As far as any naysayers, who will not believe the premise of this book..I only ask you to give this book a chance and read it for yourself. You will go away with very vital knowledge, I guarantee it!
Good Background Info...Wrongheaded Portfolio Advice March 25, 2005 31 out of 35 found this review helpful
It is the authors' contention that gold will rise to a thousand dollars an ounce. Properly viewed gold's value as a medium of exchange for essential commodities will not actually rise. It will likely still buy the same amount of food or oil absent transient shifts in supply and demand that it has for decades. It will hold its value because gold is money. It will be the U.S. greenback that will lose its purchasing power because it is a money "substitute" a fiat currency subject to government mishandling (viz. inflation).

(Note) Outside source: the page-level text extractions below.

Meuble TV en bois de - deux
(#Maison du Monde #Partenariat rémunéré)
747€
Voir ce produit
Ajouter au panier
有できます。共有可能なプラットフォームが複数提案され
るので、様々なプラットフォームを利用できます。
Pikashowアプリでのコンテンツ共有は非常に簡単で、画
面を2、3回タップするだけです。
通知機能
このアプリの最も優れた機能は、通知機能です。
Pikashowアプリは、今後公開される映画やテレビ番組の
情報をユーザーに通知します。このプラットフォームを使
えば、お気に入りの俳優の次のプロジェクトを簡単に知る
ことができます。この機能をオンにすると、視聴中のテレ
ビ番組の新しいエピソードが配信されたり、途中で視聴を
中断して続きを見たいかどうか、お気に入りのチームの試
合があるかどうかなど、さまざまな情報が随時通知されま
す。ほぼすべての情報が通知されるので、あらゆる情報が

History provides ample evidence of governments expanding and diluting their money supply to satisfy their various constituencies. Expensive social programs buy stability and growth. At the same time printing more currency to fund these programs avoids having to tax society with the bill. But the question a reader must ask is whether the authors have made a persuasive case for this happening in the immediate future. Investors believing the latter might follow this book's recommendation to build a portfolio consisting mostly of gold and precious metal assets and their mining company stocks. The decline of the dollar and our mushrooming trade deficit's impact on the dollar is a cause of legitimate concern. Richard Duncan's THE DOLLAR CRISIS [2003]covers this topic in forceful detail. But while post World War I Germany defined hyperinflation in just a few years Rome lasted for centuries before its economy imploded. Does the investor divert their resources to build a shelter today gambling that the dollar's end is near, or is it better to continue to address the multiple risks of today by diversifying and gradually weighting their recommendations as evidence mounts.

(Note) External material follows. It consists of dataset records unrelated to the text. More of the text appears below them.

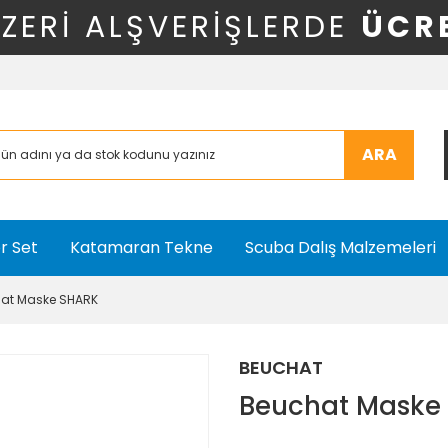
ÜZERİ ALŞVERİŞLERDE
ÜCR
ARA
r Set
Katamaran Tekne
Scuba Dalış Malzemeleri
at Maske SHARK
BEUCHAT
Beuchat Maske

Proponents of gold have always had a survivalist gene in their thinking. It is helpful to their case to remind us skeptics that in 1933 FDR prohibited the "hoarding" of gold and a year later devalued our currency relative to it by almost seventy percent! But opening foreign bank accounts as the authors suggest has legal and logistical impediments and ignoring currently beneficial investment opportunities outside their metallic frame of reference may be like building a shelter for that inevitably approaching but ultimately uncertain asteroid.

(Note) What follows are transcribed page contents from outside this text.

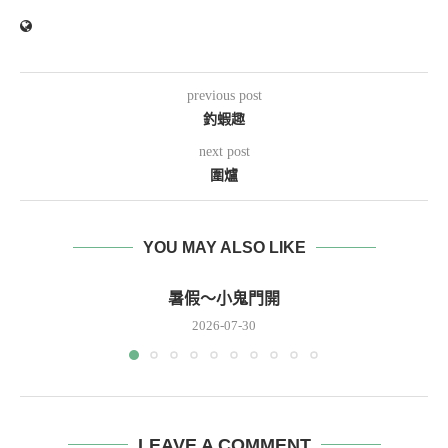
previous post
釣蝦趣
next post
圍爐
YOU MAY ALSO LIKE
暑假～小鬼門開
2026-07-30
LEAVE A COMMENT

The value of this book is not in adopting its too aggressive and too narrowly focussed portfolio recommendations. Readers will profit by recognizing the value of including precious metals in their holdings, and even more so if they decide to diversify their portfolio to include commodities and natural resource assets in addition to stocks, bonds, and real estate. If you should subscribe to the authors' thesis exchange traded funds (ETFs) that track underlying gold indices may be an efficient and more prudent way of adjusting an investor's allocation than storing gold and evaluating individual mining stocks.